ゴーレムはボロボロになった鎧を見て自嘲するように言った。
『……そうだったな。手加減して勝てる相手ではなかった。お前は強い。殺すつもりでやらなければ戦闘不能にすることなど到底不可能な相手だ。だから――ここからは全力で行く』
「……わかった。だけど……もし俺が勝ったら、その時はちゃんと事情を話して欲しい。お前の正体も含めたすべてを」
『……いいだろう。もし私が負けたら全てを話そう。では……行くぞッ!!!』
ゴーレムが地面を蹴ると砲弾のような速度でラグナに突っ込んできた。と同時にドリルが肉体に迫るもこれを回避し懐に潜り込む。そして両手持ちだった剣を左手に移し、右手を巨像の弱点に構えた――。
「〈アル・グロウ〉ッ……!」
(無駄だッ……! 至近距離から月光術で狙おうと、この岩の鎧の中で最も硬い腕に守られている限りダメージなど与えられないッ……! これで終わりだッ……!)

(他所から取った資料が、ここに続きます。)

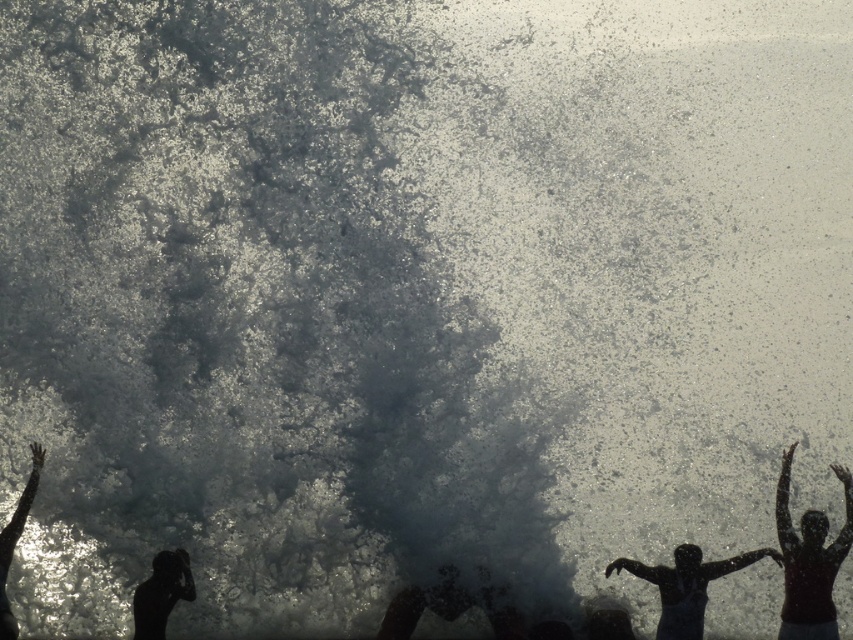 Can you confirm if silhouette human at lower right is shorter than black matte person at lower left?

In fact, silhouette human at lower right may be taller than black matte person at lower left.

Is point (759, 552) farther from viewer compared to point (169, 568)?

That is True.

Does point (606, 570) come behind point (141, 593)?

Yes, it is behind point (141, 593).

Where is `silhouette human at lower right`? The width and height of the screenshot is (853, 640). silhouette human at lower right is located at coordinates pos(686,586).

Which is behind, point (817, 579) or point (134, 637)?

The point (134, 637) is more distant.

Does silhouette human at right have a lesser height compared to black matte person at lower left?

In fact, silhouette human at right may be taller than black matte person at lower left.

Where is `silhouette human at right`? silhouette human at right is located at coordinates (809, 561).

Is black matte person at lower left wider than silhouette human at left?

Indeed, black matte person at lower left has a greater width compared to silhouette human at left.

Is black matte person at lower left thinner than silhouette human at left?

No, black matte person at lower left is not thinner than silhouette human at left.

Who is more distant from viewer, (184, 596) or (32, 452)?

Point (32, 452)

Identify the location of black matte person at lower left. The image size is (853, 640). (161, 593). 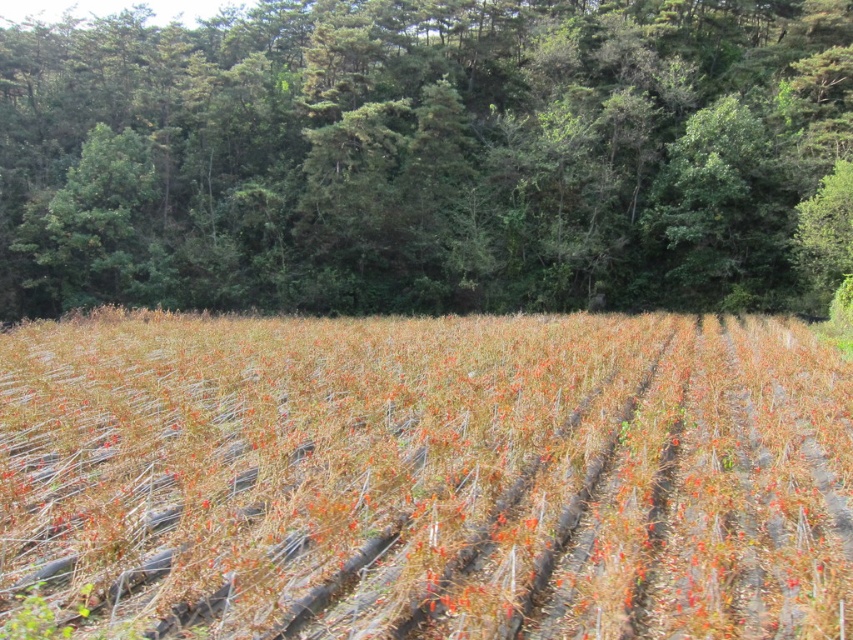 Question: Is brown dry grass at center positioned at the back of green leafy tree at upper center?

Choices:
 (A) yes
 (B) no

Answer: (B)

Question: Is brown dry grass at center wider than green leafy tree at upper center?

Choices:
 (A) yes
 (B) no

Answer: (B)

Question: Which point is farther to the camera?

Choices:
 (A) green leafy tree at upper center
 (B) brown dry grass at center

Answer: (A)

Question: Which of the following is the farthest from the observer?

Choices:
 (A) green leafy tree at upper center
 (B) brown dry grass at center

Answer: (A)

Question: Is brown dry grass at center wider than green leafy tree at upper center?

Choices:
 (A) no
 (B) yes

Answer: (A)

Question: Which point is farther from the camera taking this photo?

Choices:
 (A) (82, 552)
 (B) (218, 189)

Answer: (B) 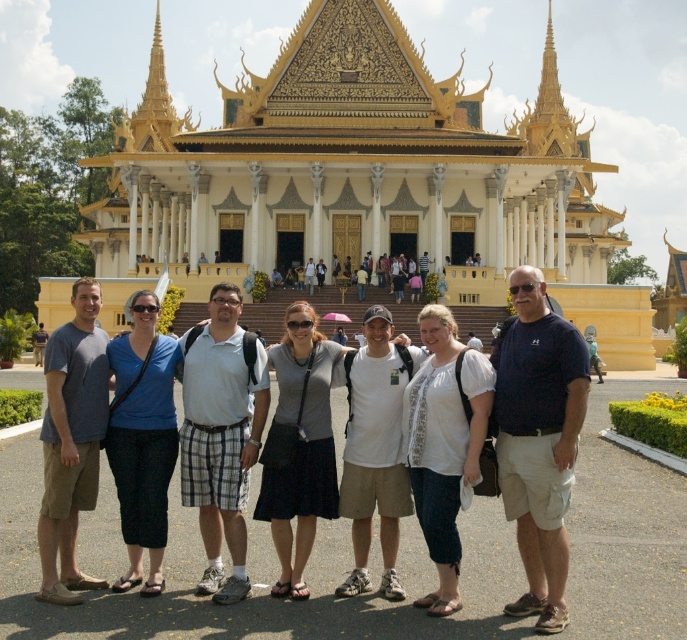 Question: Which of these objects is positioned farthest from the white cotton t-shirt at center?

Choices:
 (A) white cotton shirt at center
 (B) matte gray shirt at center

Answer: (B)

Question: Is gold/golden/temple at center smaller than white cotton t-shirt at center?

Choices:
 (A) no
 (B) yes

Answer: (A)

Question: Is white cotton shirt at center behind matte gray shirt at center?

Choices:
 (A) yes
 (B) no

Answer: (B)

Question: Considering the relative positions of white cotton shirt at center and white cotton t-shirt at center in the image provided, where is white cotton shirt at center located with respect to white cotton t-shirt at center?

Choices:
 (A) above
 (B) below

Answer: (B)

Question: Which object is the farthest from the white cotton shirt at center?

Choices:
 (A) gold/golden/temple at center
 (B) matte gray shirt at center
 (C) white cotton t-shirt at center

Answer: (A)

Question: Among these points, which one is nearest to the camera?

Choices:
 (A) (271, 348)
 (B) (225, 173)

Answer: (A) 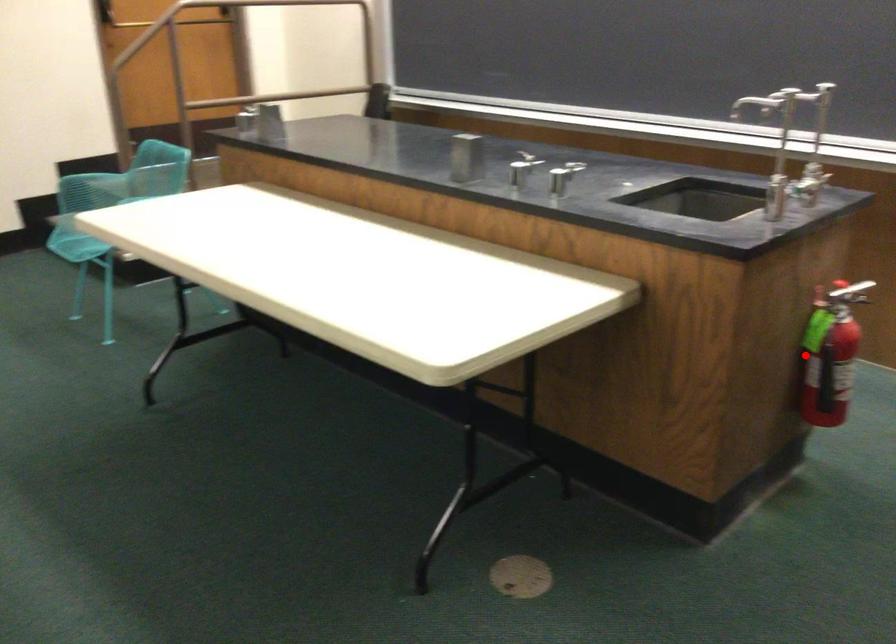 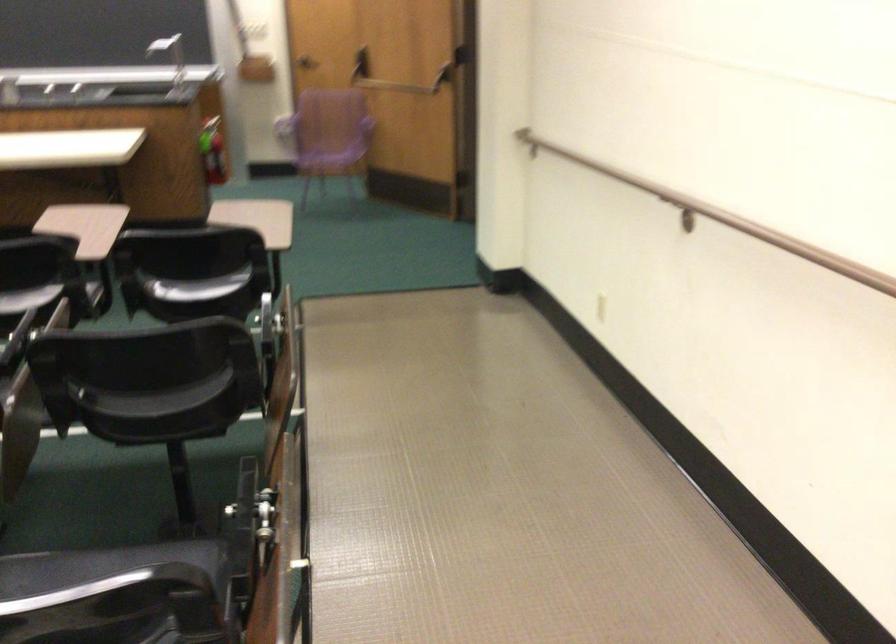 Question: I am providing you with two images of the same scene from different viewpoints. In image1, a red point is highlighted. Considering the same 3D point in image2, which of the following is correct?

Choices:
 (A) It is closer
 (B) It is farther

Answer: (B) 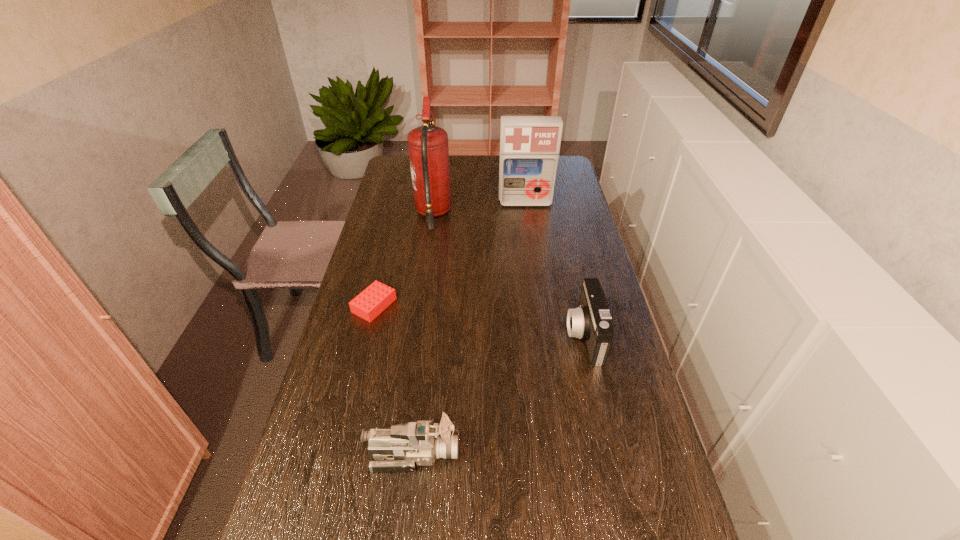 At what (x,y) coordinates should I click in order to perform the action: click on the tallest object. Please return your answer as a coordinate pair (x, y). This screenshot has width=960, height=540. Looking at the image, I should click on (428, 145).

At what (x,y) coordinates should I click in order to perform the action: click on the first-aid kit. Please return your answer as a coordinate pair (x, y). The width and height of the screenshot is (960, 540). Looking at the image, I should click on (529, 145).

Identify the location of the farther camcorder. (591, 320).

Image resolution: width=960 pixels, height=540 pixels. Identify the location of the nearest object. (399, 449).

Locate an element on the screen. The height and width of the screenshot is (540, 960). the left camcorder is located at coordinates (399, 449).

Identify the location of Lego. (373, 300).

The image size is (960, 540). What are the coordinates of `the leftmost object` in the screenshot? It's located at (373, 300).

This screenshot has height=540, width=960. In order to click on free location located at the front of the fire extinguisher where the nozzle is aimed in this screenshot , I will do `click(511, 214)`.

Find the location of a particular element. vacant space situated 0.080m on the front-facing side of the first-aid kit is located at coordinates (528, 219).

Where is `free location located on the lens of the right camcorder`? free location located on the lens of the right camcorder is located at coordinates (465, 335). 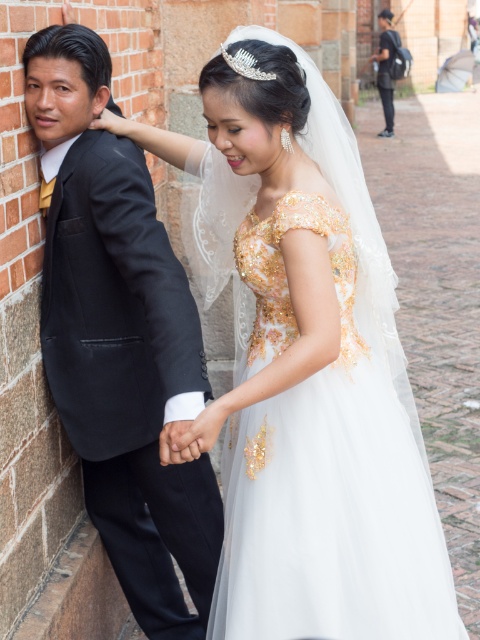 You are a photographer at a wedding venue and need to ensure that the white tulle dress at center and the dark blue jeans at upper right are visible in the photo. Given that the camera can only focus on objects within a 1.2 meter width, will both items fit within the frame?

The white tulle dress at center is smaller than dark blue jeans at upper right, so the camera can capture both items within the 1.2 meter width as long as their combined size does not exceed the limit.

In the scene shown: You are a photographer at a wedding venue. You need to position the white tulle dress at center and the dark blue jeans at upper right for a group photo. Which object should you adjust to ensure both are visible in the frame?

The dark blue jeans at upper right should be adjusted because the white tulle dress at center is in front of it, potentially blocking the view of the dark blue jeans at upper right.

Based on the photo, you are a photographer setting up for a wedding photo. You need to position a spotlight on the object that is closer to the camera. Which object should you choose between the matte black suit at left and the dark blue jeans at upper right?

The matte black suit at left is closer to the viewer than the dark blue jeans at upper right, so you should position the spotlight on the matte black suit at left. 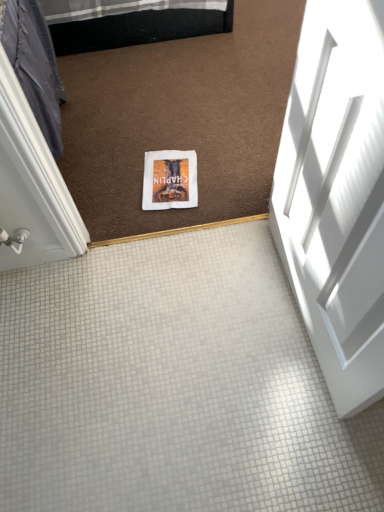 Where is `free location in front of white glossy door at right`? The image size is (384, 512). free location in front of white glossy door at right is located at coordinates (283, 419). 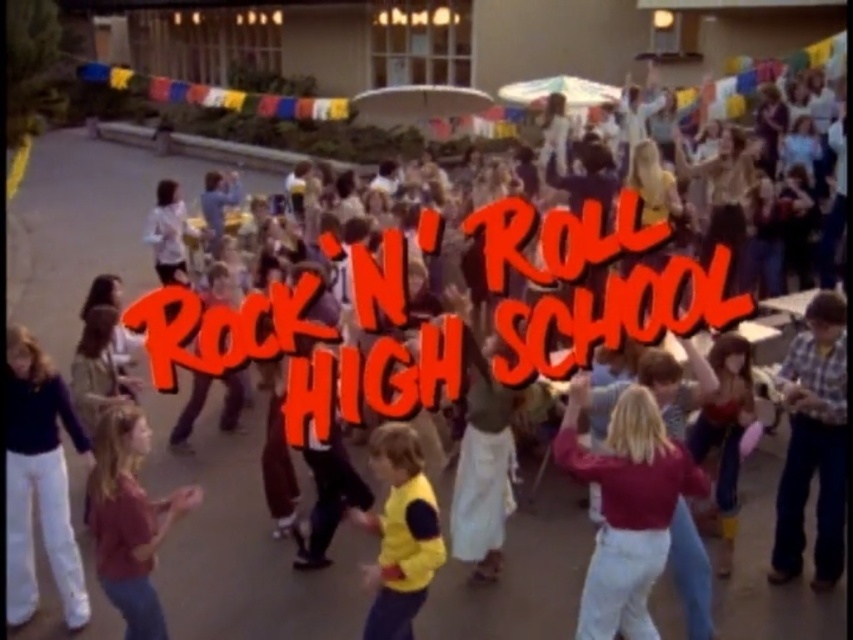 Is matte pink shirt at center thinner than yellow fleece vest at center?

No.

Does matte pink shirt at center have a lesser height compared to yellow fleece vest at center?

No, matte pink shirt at center is not shorter than yellow fleece vest at center.

Locate an element on the screen. matte pink shirt at center is located at coordinates (129, 518).

At what (x,y) coordinates should I click in order to perform the action: click on matte pink shirt at center. Please return your answer as a coordinate pair (x, y). The width and height of the screenshot is (853, 640). Looking at the image, I should click on coord(129,518).

Can you confirm if matte red sweater at center is wider than matte pink shirt at center?

Yes, matte red sweater at center is wider than matte pink shirt at center.

Does point (648, 448) come closer to viewer compared to point (171, 518)?

Yes.

Describe the element at coordinates (625, 508) in the screenshot. I see `matte red sweater at center` at that location.

Identify the location of matte red sweater at center. The image size is (853, 640). (625, 508).

Can you confirm if matte red sweater at center is thinner than yellow fleece vest at center?

No, matte red sweater at center is not thinner than yellow fleece vest at center.

Which is more to the left, matte red sweater at center or yellow fleece vest at center?

yellow fleece vest at center

Where is `matte red sweater at center`? This screenshot has height=640, width=853. matte red sweater at center is located at coordinates (625, 508). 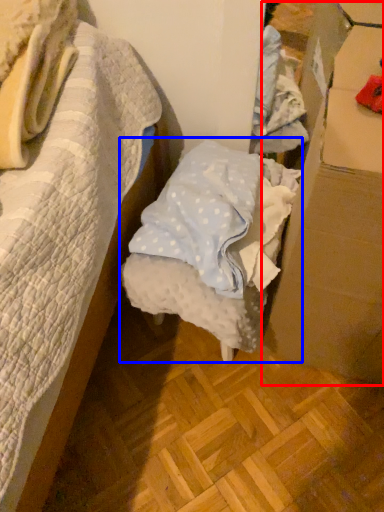 Question: Which object appears farthest to the camera in this image, cardboard box (highlighted by a red box) or furniture (highlighted by a blue box)?

Choices:
 (A) cardboard box
 (B) furniture

Answer: (B) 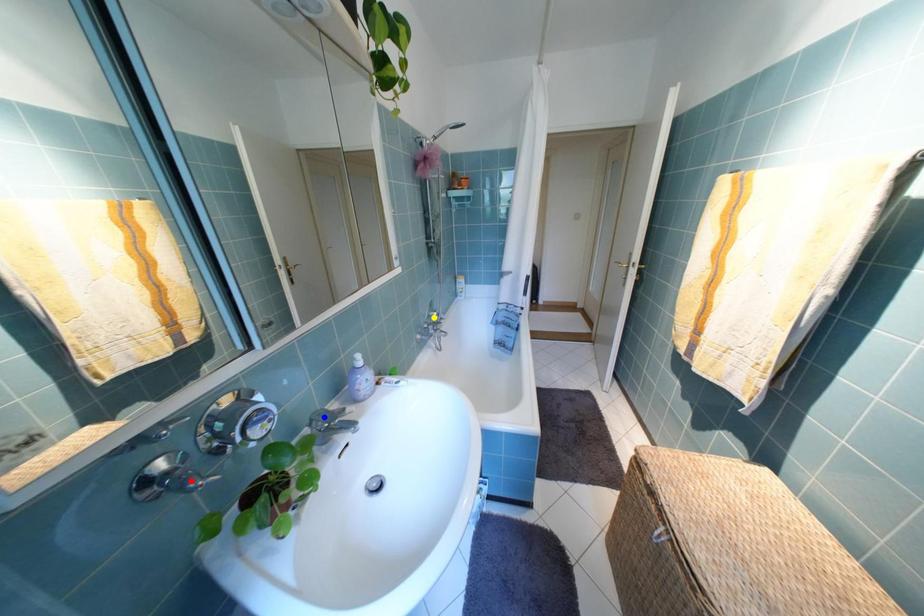 Order these from nearest to farthest:
- blue point
- red point
- yellow point

red point
blue point
yellow point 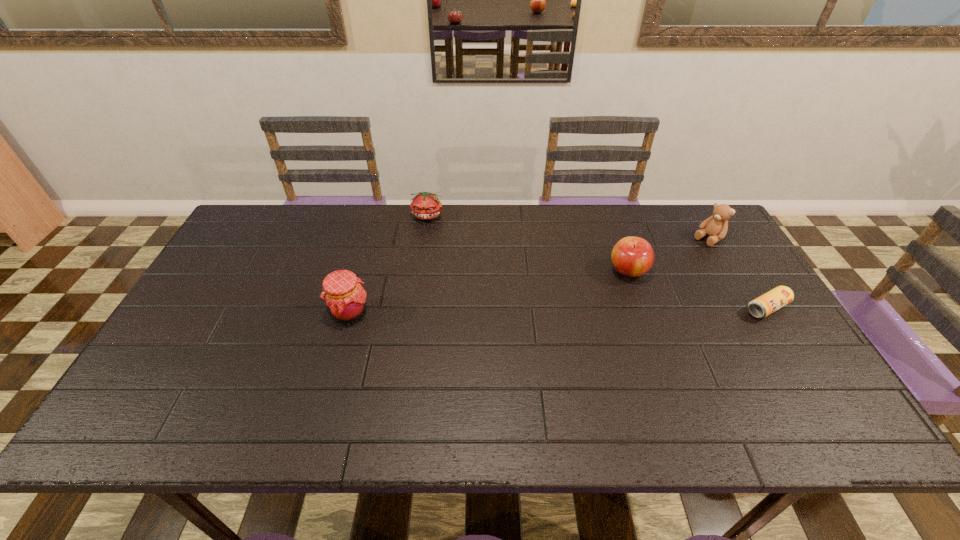 This screenshot has width=960, height=540. I want to click on free point located 0.100m on the front-facing side of the tomato, so click(446, 241).

The image size is (960, 540). Find the location of `vacant space located 0.250m on the front-facing side of the tomato`. vacant space located 0.250m on the front-facing side of the tomato is located at coordinates (467, 270).

Where is `free space located 0.130m on the stem of the third object from right to left`? Image resolution: width=960 pixels, height=540 pixels. free space located 0.130m on the stem of the third object from right to left is located at coordinates (581, 295).

Where is `free space located on the stem of the third object from right to left`? This screenshot has height=540, width=960. free space located on the stem of the third object from right to left is located at coordinates (544, 314).

Where is `vacant space situated 0.310m on the stem of the third object from right to left`? The height and width of the screenshot is (540, 960). vacant space situated 0.310m on the stem of the third object from right to left is located at coordinates (530, 322).

You are a GUI agent. You are given a task and a screenshot of the screen. Output one action in this format:
    pyautogui.click(x=<x>, y=<y>)
    Task: Click on the vacant region located 0.320m on the front-facing side of the fourth nearest object
    
    Given the screenshot: What is the action you would take?
    pyautogui.click(x=638, y=291)

Where is `blank space located on the front-facing side of the fourth nearest object`? The height and width of the screenshot is (540, 960). blank space located on the front-facing side of the fourth nearest object is located at coordinates click(x=673, y=265).

This screenshot has width=960, height=540. Identify the location of free space located on the front-facing side of the fourth nearest object. (681, 260).

I want to click on tomato that is at the far edge, so click(425, 205).

Locate an element on the screen. This screenshot has height=540, width=960. teddy bear present at the far edge is located at coordinates (716, 226). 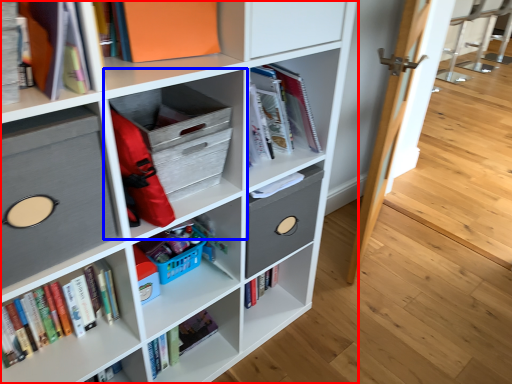 Question: Which object appears farthest to the camera in this image, shelf (highlighted by a red box) or shelf (highlighted by a blue box)?

Choices:
 (A) shelf
 (B) shelf

Answer: (B)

ゴーレムが心の中で勝利宣言した後、右足を大きく踏み込みドリルを振り下ろそうとした瞬間、その視界が傾いた。そのまま巨大な体が前のめりになりバランスを崩して倒れそうになるのを感じながら混乱する。
『な、何が起き――』
そして気づく――少年の右の手の平が弱点では無くいつの間にか別の部分に向けられていたのだ。それはゴーレムの右足――さらに正確に言うならその足元の地面である。おそらくラグナが放った術は巨像の足元に放たれたのだ、結果その巨体を支える足場が吹き飛びバランスが取れなくなったのだろう。攻撃に意識が集中している隙を狙われたせいもあるが、弱点を攻撃してくるだろうという潜入感に付け込まれたのだ。このまま倒れれば自身の体重のせいで全身に入った細かいヒビから倒壊する恐れがある。そのため左足で踏ん張り両腕を使ってなんとかバランスを取った。おかげで難を逃れるも――。
『――ッ!? しまッ――た……』
ここで手を弱点部分から離してしまったことに気づくが時すでに遅く、勢いよく踏み込んだラグナの刺突が防御に戻そうとした手をすり抜け突き刺さる。その瞬間、全身に大きく亀裂が入りゴーレムの体がボロボロと崩れ始める。それを確認した少年は剣を引き抜くと、巨石の倒壊に巻き込まれぬように後ろに跳び距離を取った。岩の鎧が形を無くしていくと、やがて中にいた本体がその姿を現す。
青い光を帯びたリリスが人質だった少女を背負ってひた走っていると、背中の人物がモゾモゾと動き始める。どうやら目覚めたようだ。
「……ん……こ……こ……は……」
「……おはようサリちゃん……大丈夫……?」
「……え……リリ……さん……? どうして……ここ……に…………はッ!」
何かに気づいたのか寝起きの少女はガバっと走行中のリリスにしがみついて来たのだ。
「リ、リリさん! き、聞いてください! 大変なんです!」
「……ま、待って……今逃げてる最中……だから話は安全な場所で――」
しかし混乱しているのか興奮しているのかサリアはリリスの肩を揺さぶり喋り続ける。
「お姉ちゃんが――お姉ちゃんが大変なんです!」
「……え、ジュリ……? ……ジュリがどうしたの……?」
「お姉ちゃんが……いえ、お姉ちゃんを――」
サリアは大粒の涙をこぼして叫ぶ。
「お姉ちゃんを止めてくださいッ!」
ゴーレムが完全に崩さり中身の人間がその姿を露出させた瞬間ラグナは息を飲んだ。赤いブラウスに白いハーフパンツを履いたその少女は見知った顔をしていた。栗色のツインテールにつり目が特徴的なその美しい少女はこちらに向かって悲しそうに微笑む。
「……バレてしまいましたわね。出来れば顔を合わせたくはなかったのですが」
「なん……で……君が……」
ラグナはうわ言のようにその少女の名を呼ぶ。
「……ジュリア……」
ジュリア・フォン・ベルディアス――それこそがゴーレムの正体だった。